Please be aware that the complement pathway activity assay is a specialised proteins test which requires specific specimen collection and transport conditions.


IMPORTANT SPECIMEN COLLECTION NOTE :


At the time of collection, place an "Urgent" label or Complement Pathways Activity sticker on the form. If only an urgent sticker is used, write clearly below it "Complement Pathways Activity". Contact Ichem on 09 307 49 49 ext. 22113 to inform the laboratory once the sample has been collected.

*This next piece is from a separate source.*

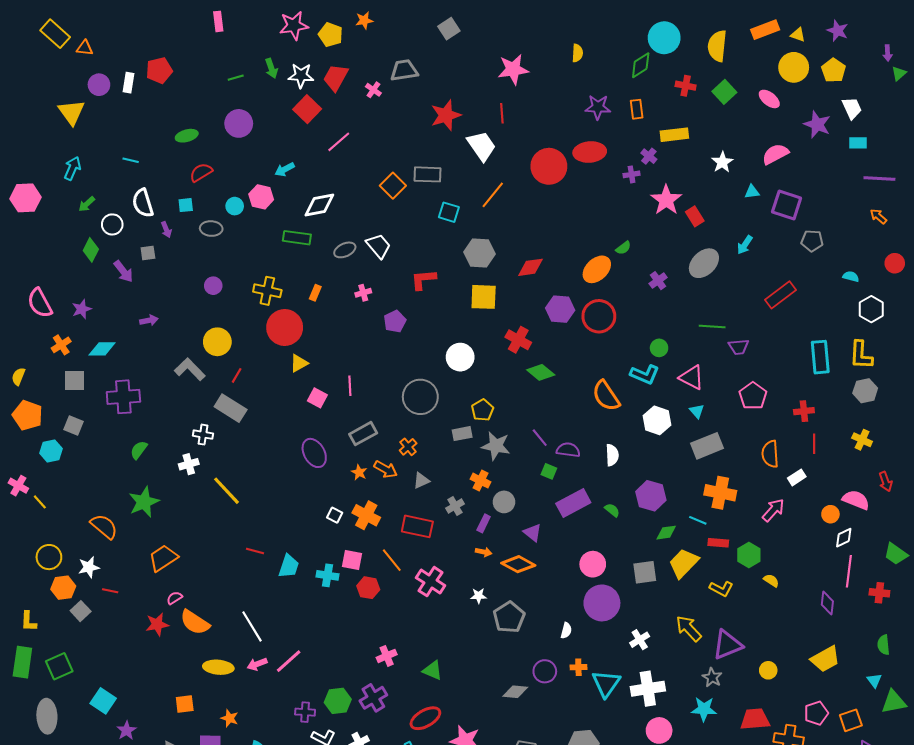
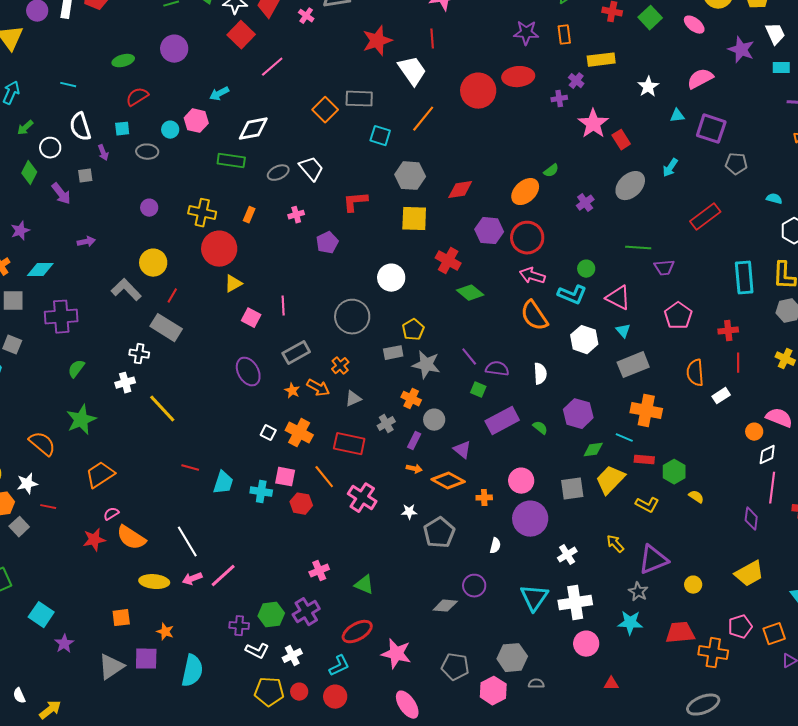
pink arrow: (773, 510) -> (532, 276), moved, turned -115
yellow arrow: (689, 628) -> (615, 544), size x0.7
orange cross: (578, 667) -> (484, 498), moved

Samples must only be collected between 8am and 2.30pm Mon - Friday. Samples received outside of these times will not be processed unless previously agreed with an Immunopathologist.  


Specimen Collection

Specimens collected at Auckland hospital:

Specimens must be delivered to LabPLUS within 60 mins of collection.

At the time of collection, place an "Urgent" label or Complement Pathways Activity sticker on the form.   If only an urgent sticker is used, write clearly below it  " Complement   Pathways Activity " . Contact Ichem on 09 307 49 49 ext. 22113 to inform the laboratory once the sample has been collected.

Microcollects are not suitable for pathway activity assays due to contamination with tissue fluids.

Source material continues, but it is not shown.